The dispatch helper can accept dispatch requests via the following mechanisms:

  • SNS

  • SQS

  • Amazon EventBridge

  • direct invocation.

The standard CloudFormation template will setup an SNS topic, lava-<REALM>-dispatch and subscribe the dispatch helper lambda function to it. Other SNS topics or SQS queues can be created and subscribed manually as required.

Two request formats are accepted:

  1. CLI-style format

  2. JSON format.

CLI-Style Dispatch Requests

The dispatch request message sent to the dispatch helper must be in the following format:

# One or more lines like the following. Shell style comments and blank lines
# are ignored. Shell style lexing is applied.

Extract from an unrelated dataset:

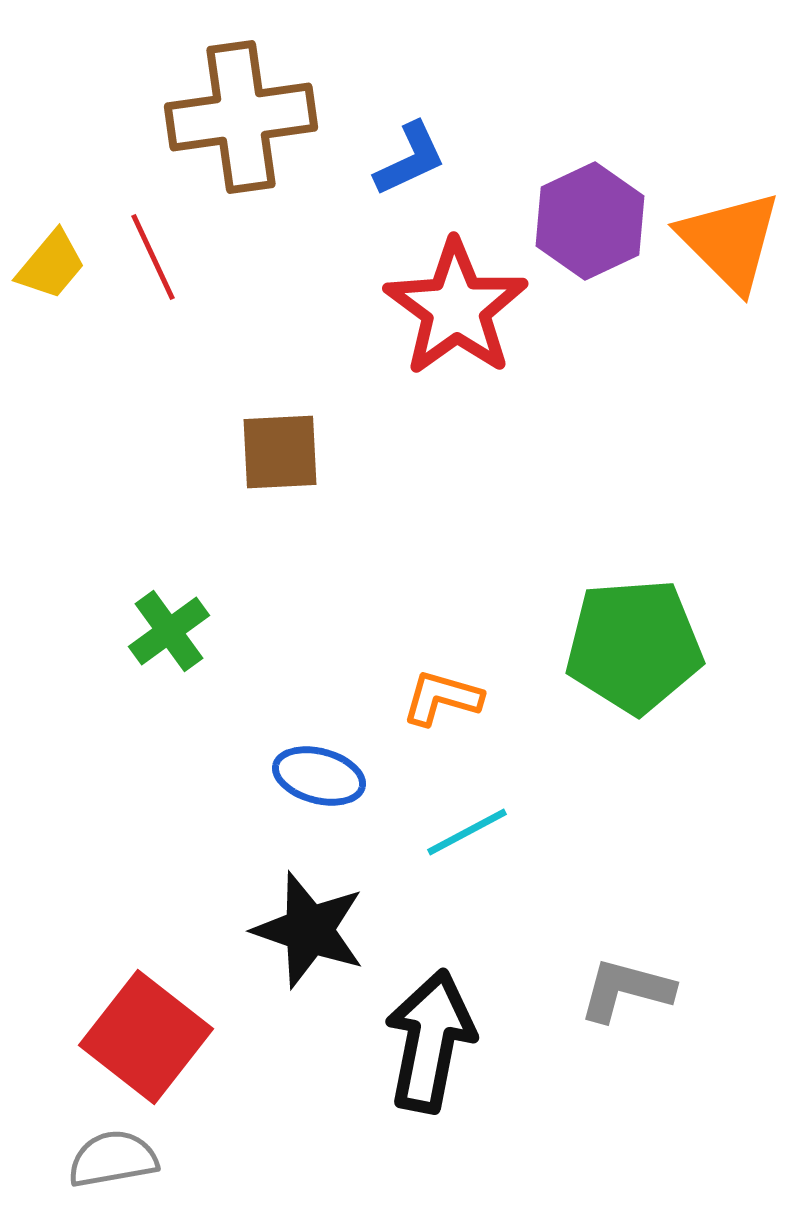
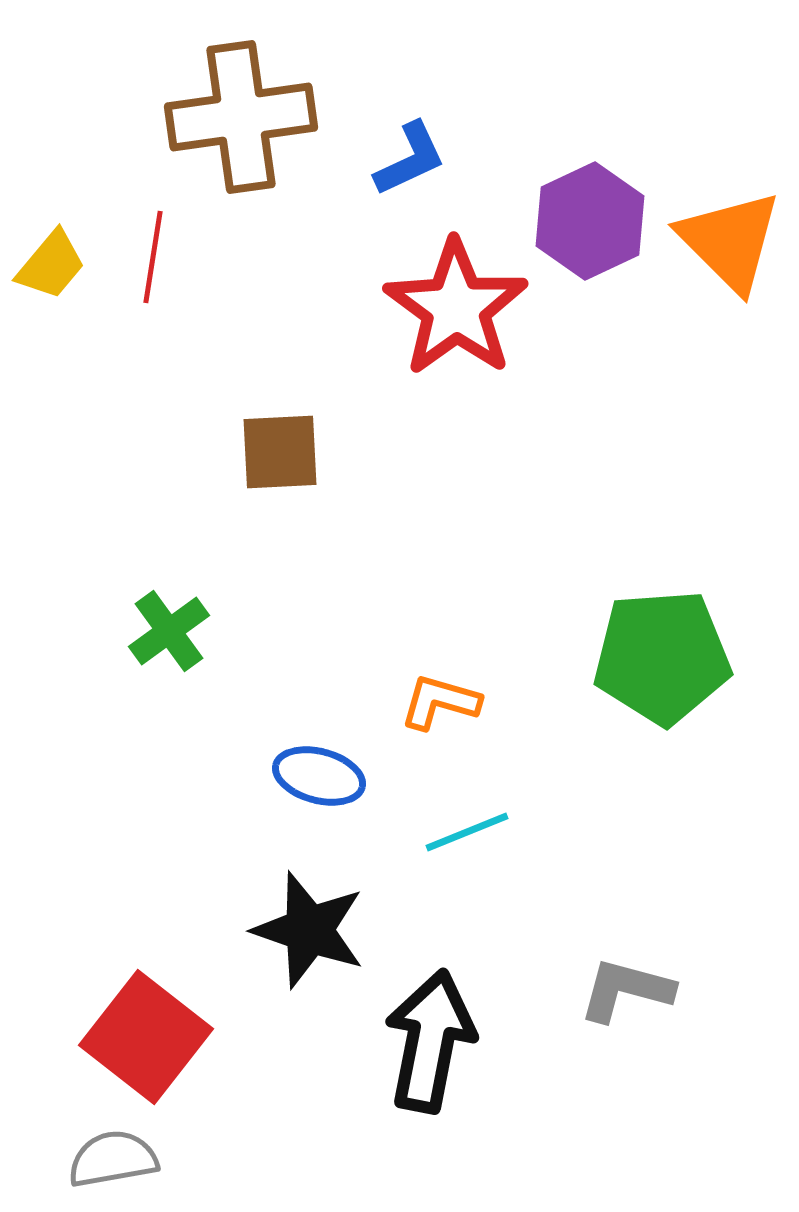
red line: rotated 34 degrees clockwise
green pentagon: moved 28 px right, 11 px down
orange L-shape: moved 2 px left, 4 px down
cyan line: rotated 6 degrees clockwise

<JOB_ID> [-d DURATION] [-g <GLOBAL>=<VALUE>] ... [-p <PARAM>=<VALUE> ] ... 

# ... or ...

<JOB_ID> [--delay DURATION] [--global <GLOBAL>=<VALUE>] ... [--param <PARAM>=<VALUE> ] ...

For example:

# Dispatch the job "my-job" with no parameters.
my-job

# Dispatch the job "my-job" with some additional parameters.
my-job -p timeout=20m -p flow=Pahoehoe -g planet=Mars -g name='Alba Mons'

# Dispatch the job "my-job" with a delay of 3 minutes
my-job -d 3m

This is one way to send a dispatch message via the helper:

# Get the topic ARN then ...
aws sns publish \
    --topic-arn "arn:aws:sns:us-west-2:0123456789012:lava-<REALM>-dispatch" \
    --message "my-job -p timeout=20m -p flow=Pahoehoe -g planet=Mars -g name='Alba Mons'"

Parameter and Global Specifications

When specifying parameters and globals, the name can be a simple name or a dot separated hierarchical name. The dispatch helper will convert the names into a matching JSON structure that is included in the dispatch message. When the lava worker receives the dispatch message, it will merge this structure into the corresponding parameter or globals structure extracted from the jobs table.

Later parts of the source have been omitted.